Behind the high expectations raised by personalized medicine – the use of genetic information to individualize treatment, improve care, and possibly save money – a series of essays in the Hastings Center Report examines the challenges in determining what is effective; benefits and drawbacks for patients; and consumers’ right to their genetic information, however imperfect. Ronni Sandroff, an editorial director of Consumer Reports, writes on controversies surrounding direct-to-consumer tests and discusses her essay in a podcast.
- “The Prospects for Personalized Medicine.” A roundup of recent government initiatives to promote personalized medicine, successes with genetically customized drug treatments, and quality control problems with genetic tests by Shara Yurkiewicz, a first-year student at Harvard Medical School.

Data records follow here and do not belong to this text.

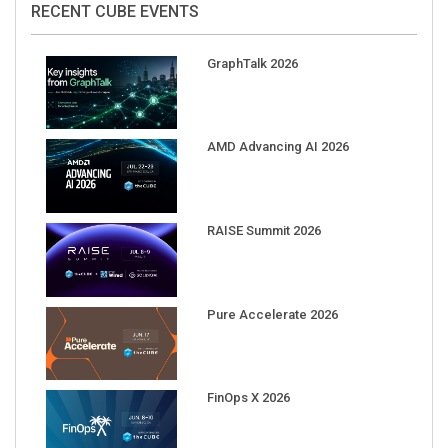
RECENT CUBE EVENTS
GraphTalk 2026
AMD Advancing AI 2026
RAISE Summit 2026
Pure Accelerate 2026
FinOps X 2026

- “Personalized Medicine’s Ragged Edge.” How should we determine who should get expensive treatments? If there were a thick, bright line separating the minimal responders from the maximal responders, then we could allocate these treatments fairly. But the reality, explains Leonard Fleck, a bioethicist at Michigan State University, is more like a ragged edge – some people will clearly benefit a lot, some people will clearly not benefit at all, and many people will benefit somewhat.
- “Personalized Cancer Care in an Age of Anxiety.” To get an idea of how personalized medicine could reshape patient care in the years ahead, one need only look at how it is beginning to reshape the care of patients with cancer, writes Susan Gilbert, Hastings Center staff writer, who surveys those changes.

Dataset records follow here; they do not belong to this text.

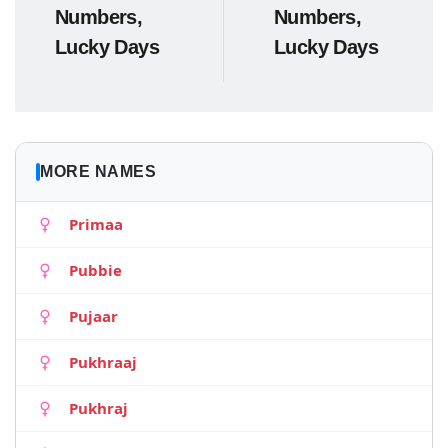
Numbers,
Numbers,
Lucky Days
Lucky Days
MORE NAMES
Primaa
Pubbie
Pujaar
Pukhraaj
Pukhraj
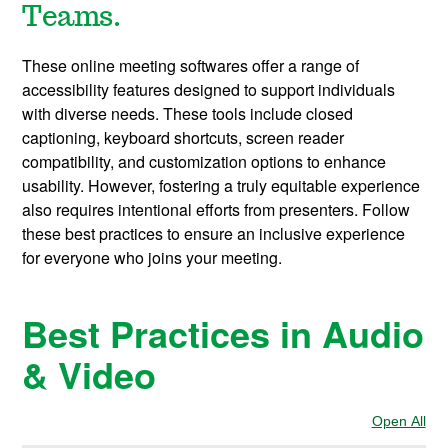
Teams.
These online meeting softwares
offer a range of
accessibility features designed to support individuals
with diverse needs. These tools include closed
captioning, keyboard shortcuts, screen reader
compatibility, and customization options to enhance
usability. However, fostering a truly equitable experience
also requires intentional efforts from presenters. Follow
these best practices to ensure an inclusive experience
for everyone who joins your meeting.
Best Practices in Audio
& Video
Open All
Sec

- “A Patient’s Experience.” Marian Fontana, a New York author, describes her experience with genetic testing to guide her treatment for breast cancer.
- “Direct-to-Consumer Genetic Tests and the Right to Know.” Ronni Sandroff, editorial director, Family and Health, of Consumer Reports, appraises the young DTC genetic testing industry in the wake of recent government investigations that exposed inaccuracies and other problems. She argues against having doctors as gatekeepers of genetic information and favors government regulation to insure that the DTC tests are reliable and are not used as marketing devices for unproven products.
- “Wanted: Human Biospecimens.” For personalized medicine to realize its potential, researchers will need thousands of samples of human tissue, blood, urine, and other biospecimens for genetic studies, writes Karen Maschke, a Hastings Center research scholar. But this need has raised many ethical issues around informed consent and privacy, rendered vividly by recent events, including lawsuits involving use of newborn screening blood samples for research, a legal settlement with the Havasupai Indian tribe over genetic research with their blood, and publication of the bestselling book on the “immortal cells” of Henrietta Lacks.